For safety reasons, passengers with full-length casts above the knees are required to travel on a stretcher. Otherwise, we can ask you to purchase an extra seat or seats or alternatively to fly business class if you need extra legroom.

Since air might be trapped under the cast, it is advisable for casts applied within 24-48 hours to be bivalve to avoid harmful swelling, particularly on long flights. These passengers are required to provide a medical certificate.


Passengers not capable of adopting a sitting position during take-off and landing, can only travel on a stretcher. Stretcher passengers must be accompanied by at least one medical attendent who shall care for the passenger's personal needs throughout the flight.

Non-medical escorts are allowed to accompany passengers on a stretcher unless there is a need for a qualified nurse or doctor. This must be stated in your medical certificate.

Stretcher passengers are accepted on board only for travel in Economy Class for which nine seat positions are provided.

When travelling on a stretcher the MEDIF is required. This service must be requested at least 72 hours prior to departure.

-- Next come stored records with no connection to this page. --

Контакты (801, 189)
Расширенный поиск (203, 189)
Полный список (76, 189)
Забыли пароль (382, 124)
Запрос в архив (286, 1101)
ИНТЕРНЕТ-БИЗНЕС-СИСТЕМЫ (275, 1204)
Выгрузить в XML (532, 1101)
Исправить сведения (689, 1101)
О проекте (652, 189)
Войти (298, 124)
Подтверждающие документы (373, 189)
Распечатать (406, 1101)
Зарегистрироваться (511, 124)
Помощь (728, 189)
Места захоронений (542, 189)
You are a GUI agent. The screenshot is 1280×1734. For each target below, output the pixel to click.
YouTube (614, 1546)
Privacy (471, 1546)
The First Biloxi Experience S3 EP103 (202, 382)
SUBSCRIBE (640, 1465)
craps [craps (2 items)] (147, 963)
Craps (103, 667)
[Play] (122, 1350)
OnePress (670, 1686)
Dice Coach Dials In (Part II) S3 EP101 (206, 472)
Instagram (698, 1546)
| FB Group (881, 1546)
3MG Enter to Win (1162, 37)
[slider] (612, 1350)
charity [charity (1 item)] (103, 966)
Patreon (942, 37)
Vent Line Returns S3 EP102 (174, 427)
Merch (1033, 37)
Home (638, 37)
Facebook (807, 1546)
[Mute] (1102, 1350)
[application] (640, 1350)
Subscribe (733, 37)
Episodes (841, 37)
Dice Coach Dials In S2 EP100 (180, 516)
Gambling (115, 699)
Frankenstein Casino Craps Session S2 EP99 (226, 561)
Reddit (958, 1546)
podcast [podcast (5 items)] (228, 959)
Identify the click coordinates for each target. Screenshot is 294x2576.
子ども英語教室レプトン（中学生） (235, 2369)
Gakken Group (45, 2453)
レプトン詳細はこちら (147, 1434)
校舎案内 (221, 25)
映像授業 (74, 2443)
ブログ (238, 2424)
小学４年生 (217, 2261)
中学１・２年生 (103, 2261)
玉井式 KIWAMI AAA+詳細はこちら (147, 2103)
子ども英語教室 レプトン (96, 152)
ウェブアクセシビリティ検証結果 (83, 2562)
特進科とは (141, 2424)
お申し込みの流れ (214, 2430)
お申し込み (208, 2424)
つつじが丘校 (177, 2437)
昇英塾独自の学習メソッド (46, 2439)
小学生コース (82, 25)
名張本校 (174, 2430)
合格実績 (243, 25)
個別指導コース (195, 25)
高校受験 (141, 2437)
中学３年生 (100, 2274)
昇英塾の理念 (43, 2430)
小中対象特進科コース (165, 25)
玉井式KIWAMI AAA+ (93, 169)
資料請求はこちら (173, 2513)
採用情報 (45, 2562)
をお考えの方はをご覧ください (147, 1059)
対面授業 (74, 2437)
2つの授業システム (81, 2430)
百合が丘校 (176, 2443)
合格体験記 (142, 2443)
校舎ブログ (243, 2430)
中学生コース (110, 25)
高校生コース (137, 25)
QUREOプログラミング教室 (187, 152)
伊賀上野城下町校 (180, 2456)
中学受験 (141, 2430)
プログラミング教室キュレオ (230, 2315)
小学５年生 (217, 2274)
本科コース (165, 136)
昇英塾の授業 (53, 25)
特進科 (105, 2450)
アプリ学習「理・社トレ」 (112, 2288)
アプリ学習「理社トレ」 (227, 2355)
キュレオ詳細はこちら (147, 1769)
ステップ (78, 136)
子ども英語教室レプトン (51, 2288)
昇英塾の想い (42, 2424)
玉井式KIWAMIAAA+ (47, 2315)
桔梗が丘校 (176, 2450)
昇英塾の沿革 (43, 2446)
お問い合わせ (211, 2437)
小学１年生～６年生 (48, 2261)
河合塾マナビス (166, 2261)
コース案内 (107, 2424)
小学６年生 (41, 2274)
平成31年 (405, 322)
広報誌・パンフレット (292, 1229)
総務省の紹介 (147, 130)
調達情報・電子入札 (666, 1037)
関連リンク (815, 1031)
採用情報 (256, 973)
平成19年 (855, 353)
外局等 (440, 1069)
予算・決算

Passengers with pacemakers

Before you start your journey, you should contact your doctor about the security procedure and about any other possible risks. Passengers having a pacemaker must present a medical certificate (in English) to this effect at at the security check.

Diving and flying

Diving, particularly deep diving with scuba devices, has become a very popular sport today. Thus, the relationship between flying and diving must be appreciated as it exposes the individual to higher pressures. The effects of altitude change and the consequent decompression are greater if one flies shortly after engaging in diving activities. Passengers who have been diving should wait for at least 24 hours before flying.

In preparation for a diving vacation, it is recommended to leave the last day dive-free.